All his work is fused in my somewhat addled memory of those great days. Thanks Marty!

https://www.billboard.com/articles/news/obituary/8477489/marty-balin-jefferson-airplane-dies


----------



## elgar's ghost (Aug 8, 2010)

From what I've seen in interviews he came across as a really nice bloke, too - polite, honest and no ego. Among the many highlights I still think the track _Volunteers_ is Marty's (and the Airplane's) defining moment.


----------



## Strange Magic (Sep 14, 2015)

R.I.P. Marty. His voice, linked with Grace's and Paul's, is unalterably etched in my mind in songs like _Wooden Ships_ and _St. Charles_, and with Grace's in _The House at Pooneil Corners_ and so many, many others.
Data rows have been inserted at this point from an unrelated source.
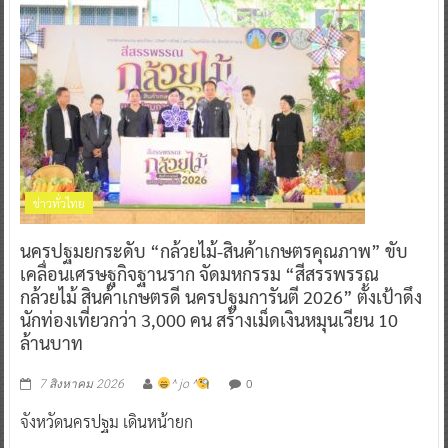
ข่าวทั่วไทย
นครปฐมยกระดับ “กล้วยไม้-สินค้าเกษตรคุณภาพ” ขับ
เคลื่อนเศรษฐกิจฐานราก จัดมหกรรม “สีสรรพรรณ
กล้วยไม้ สินค้าเกษตรดี นครปฐมการันตี 2026” ตั้งเป้าดึง
นักท่องเที่ยวกว่า 3,000 คน สร้างเม็ดเงินหมุนเวียน 10
ล้านบาท
0
7 สิงหาคม 2026
^ jo ^
จังหวัดนครปฐม เดินหน้ายก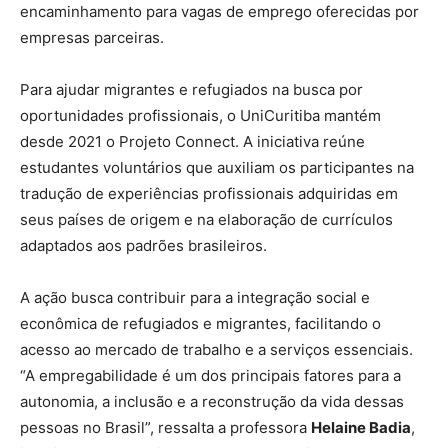
encaminhamento para vagas de emprego oferecidas por
empresas parceiras.
Para ajudar migrantes e refugiados na busca por
oportunidades profissionais, o UniCuritiba mantém
desde 2021 o Projeto Connect. A iniciativa reúne
estudantes voluntários que auxiliam os participantes na
tradução de experiências profissionais adquiridas em
seus países de origem e na elaboração de currículos
adaptados aos padrões brasileiros.
A ação busca contribuir para a integração social e
econômica de refugiados e migrantes, facilitando o
acesso ao mercado de trabalho e a serviços essenciais.
“A empregabilidade é um dos principais fatores para a
autonomia, a inclusão e a reconstrução da vida dessas
pessoas no Brasil”, ressalta a professora
Helaine Badia
,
Plus a Balin masterpiece, _Caroline_. A dynasty is ending.....


----------



## starthrower (Dec 11, 2010)

Jorma Kaukonen on the passing of his friend Marty Balin:

"I was more than saddened yesterday to hear of Marty Balin’s passing. Jack and I were in Northampton, Mass. at the Academy Of Music and we were just getting ready to do our sound check. I knew that Marty had been sick and I knew in a general way that he had grievous issues but I did not really know what they were. Marty always kept a lot of shade on himself. I stood there in the little room in the wings, stage left… struck dumb. What can you say? We always say and hear, ‘I’m sorry for your loss,’ but what does that really mean? We say it. We have to say it and then in the confines of our hearts we try to process the sorrow and search for the words that really convey what we feel. It is an imperfect process.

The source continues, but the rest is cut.